* PROMPT
All lines in the records that carry the string "Nunbell" are to be shown.

* SOURCE MATERIAL
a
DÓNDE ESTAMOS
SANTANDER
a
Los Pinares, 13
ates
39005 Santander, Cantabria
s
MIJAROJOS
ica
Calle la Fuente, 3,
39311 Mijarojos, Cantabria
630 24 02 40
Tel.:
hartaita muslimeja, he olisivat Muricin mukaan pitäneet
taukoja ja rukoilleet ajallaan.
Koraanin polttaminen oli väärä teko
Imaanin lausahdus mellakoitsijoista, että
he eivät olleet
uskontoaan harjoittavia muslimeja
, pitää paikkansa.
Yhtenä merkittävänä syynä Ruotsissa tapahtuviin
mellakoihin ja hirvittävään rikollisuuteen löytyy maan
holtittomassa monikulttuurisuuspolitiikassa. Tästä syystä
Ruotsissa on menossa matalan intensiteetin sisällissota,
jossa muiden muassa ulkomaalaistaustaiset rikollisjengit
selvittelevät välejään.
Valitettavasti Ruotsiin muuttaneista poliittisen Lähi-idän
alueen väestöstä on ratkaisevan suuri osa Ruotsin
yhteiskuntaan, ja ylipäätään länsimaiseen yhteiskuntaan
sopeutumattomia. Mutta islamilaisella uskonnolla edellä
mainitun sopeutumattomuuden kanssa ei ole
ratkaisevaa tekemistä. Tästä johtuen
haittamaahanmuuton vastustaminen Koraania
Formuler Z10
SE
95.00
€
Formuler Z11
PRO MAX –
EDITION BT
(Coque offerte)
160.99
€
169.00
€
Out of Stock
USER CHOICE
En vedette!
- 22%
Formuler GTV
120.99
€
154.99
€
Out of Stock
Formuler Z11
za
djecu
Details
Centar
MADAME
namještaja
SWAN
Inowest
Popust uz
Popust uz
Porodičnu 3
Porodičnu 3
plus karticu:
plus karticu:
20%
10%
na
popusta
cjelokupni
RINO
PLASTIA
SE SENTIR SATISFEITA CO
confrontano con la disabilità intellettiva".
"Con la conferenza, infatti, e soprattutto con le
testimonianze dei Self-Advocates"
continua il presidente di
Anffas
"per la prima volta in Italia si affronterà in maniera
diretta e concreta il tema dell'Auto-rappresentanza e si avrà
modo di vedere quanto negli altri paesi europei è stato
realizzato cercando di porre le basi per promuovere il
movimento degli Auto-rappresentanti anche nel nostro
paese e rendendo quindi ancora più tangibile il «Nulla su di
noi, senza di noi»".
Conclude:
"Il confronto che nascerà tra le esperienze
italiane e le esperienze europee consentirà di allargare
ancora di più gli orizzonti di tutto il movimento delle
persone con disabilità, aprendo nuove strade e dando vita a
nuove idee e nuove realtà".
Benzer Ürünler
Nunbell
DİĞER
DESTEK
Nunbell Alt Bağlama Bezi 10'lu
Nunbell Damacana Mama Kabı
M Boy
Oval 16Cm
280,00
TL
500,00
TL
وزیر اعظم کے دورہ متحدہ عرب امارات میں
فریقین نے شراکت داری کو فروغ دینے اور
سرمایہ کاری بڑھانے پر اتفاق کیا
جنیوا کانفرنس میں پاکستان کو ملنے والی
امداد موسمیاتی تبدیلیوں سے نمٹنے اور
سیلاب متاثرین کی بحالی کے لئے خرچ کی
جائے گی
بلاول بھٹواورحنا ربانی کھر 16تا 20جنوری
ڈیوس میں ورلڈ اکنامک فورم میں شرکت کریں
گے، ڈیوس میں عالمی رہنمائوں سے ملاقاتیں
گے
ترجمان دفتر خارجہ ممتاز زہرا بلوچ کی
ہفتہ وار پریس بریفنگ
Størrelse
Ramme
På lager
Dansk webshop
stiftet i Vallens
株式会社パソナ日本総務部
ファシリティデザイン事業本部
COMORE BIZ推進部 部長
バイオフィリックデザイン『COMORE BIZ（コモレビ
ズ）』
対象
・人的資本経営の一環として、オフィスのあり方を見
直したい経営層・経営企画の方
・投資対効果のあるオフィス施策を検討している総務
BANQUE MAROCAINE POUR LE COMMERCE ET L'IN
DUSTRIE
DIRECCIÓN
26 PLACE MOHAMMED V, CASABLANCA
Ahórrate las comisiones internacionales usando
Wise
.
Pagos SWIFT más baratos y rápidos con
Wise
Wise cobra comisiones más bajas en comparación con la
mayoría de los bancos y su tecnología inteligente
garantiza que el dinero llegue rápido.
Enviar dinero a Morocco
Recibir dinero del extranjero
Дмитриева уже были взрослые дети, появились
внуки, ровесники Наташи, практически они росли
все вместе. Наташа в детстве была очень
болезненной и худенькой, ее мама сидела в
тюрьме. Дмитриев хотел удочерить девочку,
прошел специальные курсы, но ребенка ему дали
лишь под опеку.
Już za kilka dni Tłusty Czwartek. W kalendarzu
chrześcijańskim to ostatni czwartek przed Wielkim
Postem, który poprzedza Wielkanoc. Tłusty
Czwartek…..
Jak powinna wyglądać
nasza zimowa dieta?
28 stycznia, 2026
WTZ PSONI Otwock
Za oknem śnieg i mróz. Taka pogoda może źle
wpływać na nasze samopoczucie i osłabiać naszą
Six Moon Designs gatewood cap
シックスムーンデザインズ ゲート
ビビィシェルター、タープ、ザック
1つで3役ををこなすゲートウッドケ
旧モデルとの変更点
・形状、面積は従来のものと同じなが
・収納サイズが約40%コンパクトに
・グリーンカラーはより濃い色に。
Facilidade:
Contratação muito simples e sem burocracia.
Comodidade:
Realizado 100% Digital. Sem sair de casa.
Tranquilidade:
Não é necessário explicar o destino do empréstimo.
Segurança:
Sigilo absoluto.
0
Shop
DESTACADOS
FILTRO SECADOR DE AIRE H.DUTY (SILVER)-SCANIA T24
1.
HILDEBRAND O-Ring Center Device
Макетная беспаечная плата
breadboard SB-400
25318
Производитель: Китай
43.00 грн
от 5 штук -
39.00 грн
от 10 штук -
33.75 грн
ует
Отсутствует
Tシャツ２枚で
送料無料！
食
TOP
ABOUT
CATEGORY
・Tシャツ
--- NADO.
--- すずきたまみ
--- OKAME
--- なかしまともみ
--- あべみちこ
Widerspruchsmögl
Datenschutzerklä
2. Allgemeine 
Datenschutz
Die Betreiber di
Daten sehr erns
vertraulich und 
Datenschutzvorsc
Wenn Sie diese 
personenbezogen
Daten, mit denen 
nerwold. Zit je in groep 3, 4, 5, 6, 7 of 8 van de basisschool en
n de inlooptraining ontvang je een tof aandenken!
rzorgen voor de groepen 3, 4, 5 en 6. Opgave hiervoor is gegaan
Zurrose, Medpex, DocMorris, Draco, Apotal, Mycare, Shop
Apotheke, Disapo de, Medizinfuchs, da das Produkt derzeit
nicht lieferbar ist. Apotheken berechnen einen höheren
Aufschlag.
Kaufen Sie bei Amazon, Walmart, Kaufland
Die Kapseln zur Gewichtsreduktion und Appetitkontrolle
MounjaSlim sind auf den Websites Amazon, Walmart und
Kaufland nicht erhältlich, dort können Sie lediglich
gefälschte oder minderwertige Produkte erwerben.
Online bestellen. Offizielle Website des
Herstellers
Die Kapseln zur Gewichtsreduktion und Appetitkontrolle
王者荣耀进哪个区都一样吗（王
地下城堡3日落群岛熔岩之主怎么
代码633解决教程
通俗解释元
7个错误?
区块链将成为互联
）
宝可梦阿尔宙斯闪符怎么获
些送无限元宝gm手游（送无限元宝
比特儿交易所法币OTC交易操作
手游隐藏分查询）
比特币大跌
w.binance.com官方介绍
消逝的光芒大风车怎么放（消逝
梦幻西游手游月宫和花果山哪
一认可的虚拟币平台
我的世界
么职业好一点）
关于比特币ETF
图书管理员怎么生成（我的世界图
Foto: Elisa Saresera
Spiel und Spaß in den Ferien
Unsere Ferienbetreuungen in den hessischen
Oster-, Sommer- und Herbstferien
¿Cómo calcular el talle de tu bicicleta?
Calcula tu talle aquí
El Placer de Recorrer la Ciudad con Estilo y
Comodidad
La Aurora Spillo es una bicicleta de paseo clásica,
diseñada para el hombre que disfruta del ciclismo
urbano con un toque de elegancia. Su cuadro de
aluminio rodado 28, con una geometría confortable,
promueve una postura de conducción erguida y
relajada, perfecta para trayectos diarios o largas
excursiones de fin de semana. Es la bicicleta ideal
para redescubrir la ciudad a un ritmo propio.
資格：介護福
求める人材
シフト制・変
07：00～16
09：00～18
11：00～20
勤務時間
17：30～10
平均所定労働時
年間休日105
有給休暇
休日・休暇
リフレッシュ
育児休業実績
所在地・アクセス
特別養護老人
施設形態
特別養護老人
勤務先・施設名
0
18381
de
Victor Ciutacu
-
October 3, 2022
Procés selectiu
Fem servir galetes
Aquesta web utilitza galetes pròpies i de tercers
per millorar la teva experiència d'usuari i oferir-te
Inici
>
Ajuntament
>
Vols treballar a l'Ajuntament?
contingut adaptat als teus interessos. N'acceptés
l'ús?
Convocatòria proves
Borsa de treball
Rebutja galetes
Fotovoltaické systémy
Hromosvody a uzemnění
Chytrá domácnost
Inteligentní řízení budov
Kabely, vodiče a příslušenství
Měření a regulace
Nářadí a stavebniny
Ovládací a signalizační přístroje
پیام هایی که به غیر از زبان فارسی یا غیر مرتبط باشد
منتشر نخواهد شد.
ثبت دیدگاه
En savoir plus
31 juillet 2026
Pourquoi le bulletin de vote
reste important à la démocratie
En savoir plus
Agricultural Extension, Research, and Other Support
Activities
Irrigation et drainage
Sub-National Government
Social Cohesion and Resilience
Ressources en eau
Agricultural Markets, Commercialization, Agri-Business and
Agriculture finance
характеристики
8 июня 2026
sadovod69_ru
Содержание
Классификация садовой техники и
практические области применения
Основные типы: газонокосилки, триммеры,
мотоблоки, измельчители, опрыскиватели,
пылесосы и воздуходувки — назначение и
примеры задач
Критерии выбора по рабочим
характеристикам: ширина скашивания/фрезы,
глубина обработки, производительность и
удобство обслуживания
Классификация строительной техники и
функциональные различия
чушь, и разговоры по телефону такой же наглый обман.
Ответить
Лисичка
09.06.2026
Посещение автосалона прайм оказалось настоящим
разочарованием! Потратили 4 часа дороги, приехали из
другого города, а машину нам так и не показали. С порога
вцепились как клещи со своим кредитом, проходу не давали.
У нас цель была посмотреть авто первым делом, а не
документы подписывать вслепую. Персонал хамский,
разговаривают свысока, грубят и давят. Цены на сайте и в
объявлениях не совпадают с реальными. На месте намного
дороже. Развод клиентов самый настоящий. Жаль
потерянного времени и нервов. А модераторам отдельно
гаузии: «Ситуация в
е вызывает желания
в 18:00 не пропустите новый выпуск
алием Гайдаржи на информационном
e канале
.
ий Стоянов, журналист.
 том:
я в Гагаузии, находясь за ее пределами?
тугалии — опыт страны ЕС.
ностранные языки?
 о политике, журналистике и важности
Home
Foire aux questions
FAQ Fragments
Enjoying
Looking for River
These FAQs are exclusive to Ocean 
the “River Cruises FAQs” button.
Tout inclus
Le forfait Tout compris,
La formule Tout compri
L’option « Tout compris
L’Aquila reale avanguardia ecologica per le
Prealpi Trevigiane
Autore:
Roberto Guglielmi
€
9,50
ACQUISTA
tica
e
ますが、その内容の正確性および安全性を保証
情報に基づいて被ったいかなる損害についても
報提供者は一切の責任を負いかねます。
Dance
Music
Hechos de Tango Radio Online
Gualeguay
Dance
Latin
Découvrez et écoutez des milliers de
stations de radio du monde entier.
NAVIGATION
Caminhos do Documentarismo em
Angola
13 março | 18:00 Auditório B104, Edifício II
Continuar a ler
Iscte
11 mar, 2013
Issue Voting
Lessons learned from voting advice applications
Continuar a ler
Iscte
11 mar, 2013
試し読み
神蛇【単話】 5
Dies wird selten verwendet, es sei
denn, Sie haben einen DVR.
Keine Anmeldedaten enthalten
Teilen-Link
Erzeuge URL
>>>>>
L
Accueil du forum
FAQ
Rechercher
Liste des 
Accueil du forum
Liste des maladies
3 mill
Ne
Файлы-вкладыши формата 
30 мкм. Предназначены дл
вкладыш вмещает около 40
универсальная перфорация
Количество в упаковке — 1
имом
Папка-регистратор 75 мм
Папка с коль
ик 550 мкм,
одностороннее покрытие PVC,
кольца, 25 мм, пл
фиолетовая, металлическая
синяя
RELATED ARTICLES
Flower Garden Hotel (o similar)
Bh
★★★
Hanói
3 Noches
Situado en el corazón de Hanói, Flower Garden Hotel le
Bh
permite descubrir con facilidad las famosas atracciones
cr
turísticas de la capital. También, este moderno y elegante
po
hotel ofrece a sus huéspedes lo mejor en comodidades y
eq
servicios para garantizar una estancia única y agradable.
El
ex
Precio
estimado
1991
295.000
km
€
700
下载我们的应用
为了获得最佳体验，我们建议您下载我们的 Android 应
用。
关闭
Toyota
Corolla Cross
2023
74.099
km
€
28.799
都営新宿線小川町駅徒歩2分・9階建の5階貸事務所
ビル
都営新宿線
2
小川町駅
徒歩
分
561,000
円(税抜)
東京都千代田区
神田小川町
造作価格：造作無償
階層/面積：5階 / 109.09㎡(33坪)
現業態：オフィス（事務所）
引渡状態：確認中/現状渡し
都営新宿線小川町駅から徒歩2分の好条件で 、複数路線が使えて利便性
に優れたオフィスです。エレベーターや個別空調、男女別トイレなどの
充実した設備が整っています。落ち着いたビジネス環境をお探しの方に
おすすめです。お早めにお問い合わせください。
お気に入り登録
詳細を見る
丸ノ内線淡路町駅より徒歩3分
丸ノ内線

* PROBLEM SOLUTION
Nunbell
Nunbell Alt Bağlama Bezi 10'lu
Nunbell Damacana Mama Kabı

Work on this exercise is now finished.